4. Il motivo di ricorso proposto dall'imputato risulta generico, non avendo il ricorrente indicato concreti elementi a sostegno della sua responsabilità in ordine ad un reato diverso da quelli oggetto di contestazione e risultando corretta la qualificazione giuridica del fatto così come recepita nell'accordo tra le parti ratificato dal giudice con la sentenza impugnata.
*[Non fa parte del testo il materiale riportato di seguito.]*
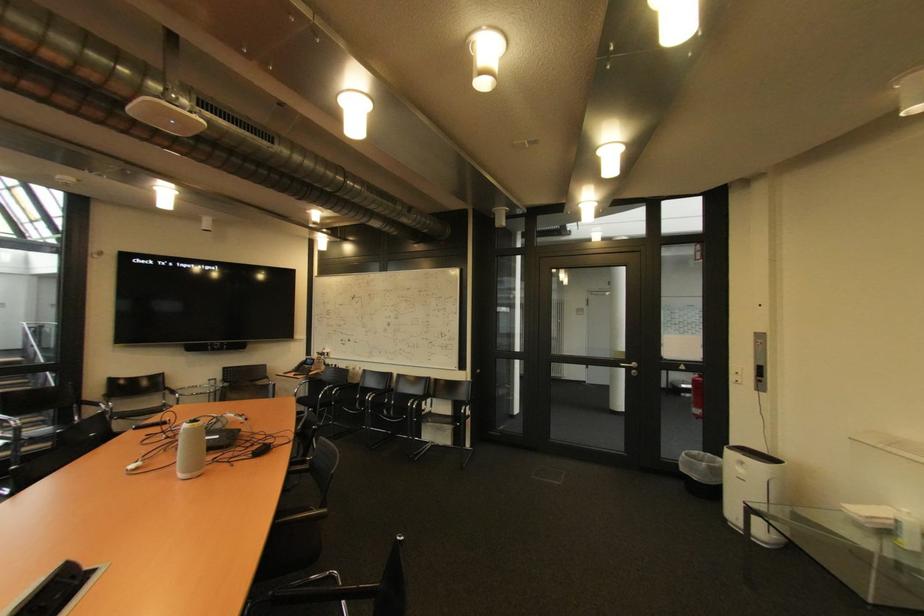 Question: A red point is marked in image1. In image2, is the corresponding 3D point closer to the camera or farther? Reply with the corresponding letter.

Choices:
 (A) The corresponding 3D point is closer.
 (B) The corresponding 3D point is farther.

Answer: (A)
Deve, al riguardo rilevarsi che il giudice, nell'applicare la pena concordata, si è adeguato al contenuto nell'accordo tra le parti e la possibilità di ricorrere per cassazione deducendo l'erronea qualificazione del fatto contenuta in sentenza deve essere limitata ai casi di errore manifesto, ossia ai casi in cui sussiste l'eventualità che l'accordo sulla pena si trasformi in accordo sui reati, mentre deve essere esclusa tutte le volte in cui la diversa qualificazione presenti margini di opinabilità (sez. 6^, n. 45688 del 20/11/2008, Bastea, Rv. 241666;
sez. 4^, n. 10692 del 11/3/2010, Hernandez, Rv. 246394). Le ora esposte considerazioni impongono la dichiarazione di inammissibilità del ricorso proposto dal De LV. Ne consegue, per il disposto dell'art. 616 c.p.p., la condanna dello stesso al pagamento delle spese processuali nonché al versamento, in favore della Cassa delle Ammende, di una somma che, considerati i profili di colpa emergenti dal ricorso, si determina equitativamente in Euro 1500,00.
P.Q.M.
dichiara inammissibile il ricorso del De LV che condanna al pagamento delle spese processuali e della somma di Euro 1500,00 in favore della Cassa delle Ammende.
Annulla la sentenza impugnata, in accoglimento del ricorso del P.G., senza rinvio e dispone trasmettersi gli atti al Tribunale di Teramo per l'ulteriore corso.
Così deciso in Roma, il 19 agosto 2013.